Smokers planning to quit the first of the year should think twice.
For those who did some heavy partying New Year's Eve without any preparation in their quest to stop smoking, New Year's Day is absolutely the worst day of the year to stop smoking.
As an ex-smoker and the founder of a company that helps people to stop smoking, I've learned some things you may find helpful if you truly want to release tobacco from your life.
Setting the first of the year as a quit date will work for those who have prepared fully and planned a sober, healthy celebration on New Year's Eve.
Here are three basic reasons why the opposite won't work. First is what you'll have put into your body the night before. All the sugary, crunchy foods will have your body working overtime to digest them. Your mind will be foggy and your body will be weakened -- not a good way to start a smoke-free life.
Combine that with any overindulgence in alcohol and you have one very substantial hangover to deal with as you cruise through the fog of all the TV bowl games on the first day of 2002.
The second reason is that, without a game plan it's more likely you'll soon be running out to the local convenience store for a pack cigarettes.
I recommend at least three weeks of preparation before quitting. During that time you can take steps to boost your sense of self-trust, take dietary steps to prepare your body and learn new ways of coping with stress.
Let's go back to New Year's Day morning again. Preparing for those bowl games, you shuffled quietly to the kitchen to make a pot of coffee. For lots of smokers, coffee is "wake-up juice" --especially Jan. 1, when you feel run down after celebrating.
Coffee is the quitting smoker's biggest enemy. Like a cigarette, it usually gives you a short-term boost in energy and clarity. And, like a cigarette, it saps your energy and clarity within a few hours.
First, of course, there's the psychological connection made with having the day's first cup of coffee and puffing on the cigarette. Then there's the fact that when you stop smoking, caffeine levels increase dramatically if you keep taking in the same amount of caffeine.
Hence, according to clinical trials research, coffee drinkers who continue to drink the same amounts of coffee experience a literal "caffeine toxicity" when they stop smoking. That means you're "wired" for a longer period of time and are more likely to experience insomnia, nervousness and frustration.
The result for many quitting smokers: symptoms you might interpret as the need for a cigarette.

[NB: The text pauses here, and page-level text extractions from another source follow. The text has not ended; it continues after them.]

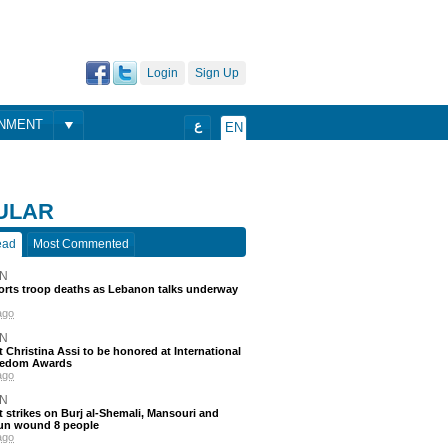
Login
Sign Up
ONMENT
ع
EN
ULAR
ead
Most Commented
N
ports troop deaths as Lebanon talks underway
ago
N
t Christina Assi to be honored at International
eedom Awards
ago
N
 strikes on Burj al-Shemali, Mansouri and
un wound 8 people
ago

The third factor to consider about coffee is that caffeine, research has shown, tends to bind nicotine to the body. What that means to you is cravings for a cigarette just may be longer and more intense. I recommend you cut down your coffee use before stopping smoking, getting to zero caffeine use at least a week before you quit.

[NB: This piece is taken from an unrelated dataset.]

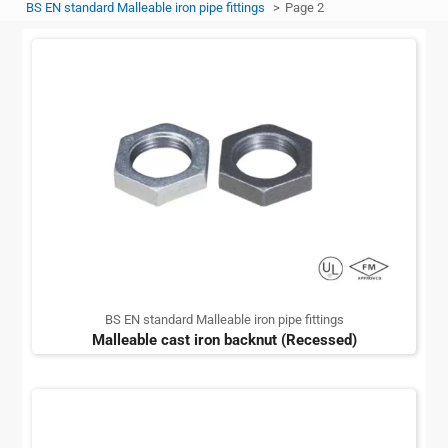
BS EN standard Malleable iron pipe fittings
Page 2
BS EN standard Malleable iron pipe fittings
Malleable cast iron backnut (Recessed)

Going back to coffee a month after you've quit smoking is an option.
If you've made a resolution to stop smoking in the new year, start the process of quitting -- the preparation -- during the first week of the new year. Simply refuse to put it off any longer. The choice is yours alone. Do something, no matter how brief or simple, every day that helps you prepare for a life that is free of tobacco.
Charles Tedesco is founder of Smoking Release Associates in La Quinta, Calif.